_ACTIVITY:_
Could each record be written out again exactly as it stands?

_MATERIAL SUPPLIED:_
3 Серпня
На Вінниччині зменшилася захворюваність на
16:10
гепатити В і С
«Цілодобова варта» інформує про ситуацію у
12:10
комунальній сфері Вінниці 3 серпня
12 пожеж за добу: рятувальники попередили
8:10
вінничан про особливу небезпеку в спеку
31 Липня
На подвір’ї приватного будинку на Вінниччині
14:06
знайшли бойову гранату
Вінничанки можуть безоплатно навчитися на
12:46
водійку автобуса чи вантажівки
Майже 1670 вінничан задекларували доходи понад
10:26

_RESULT:_
3 Серпня
На Вінниччині зменшилася захворюваність на
16:10
гепатити В і С
«Цілодобова варта» інформує про ситуацію у
12:10
комунальній сфері Вінниці 3 серпня
12 пожеж за добу: рятувальники попередили
8:10
вінничан про особливу небезпеку в спеку
31 Липня
На подвір’ї приватного будинку на Вінниччині
14:06
знайшли бойову гранату
Вінничанки можуть безоплатно навчитися на
12:46
водійку автобуса чи вантажівки
Майже 1670 вінничан задекларували доходи понад
10:26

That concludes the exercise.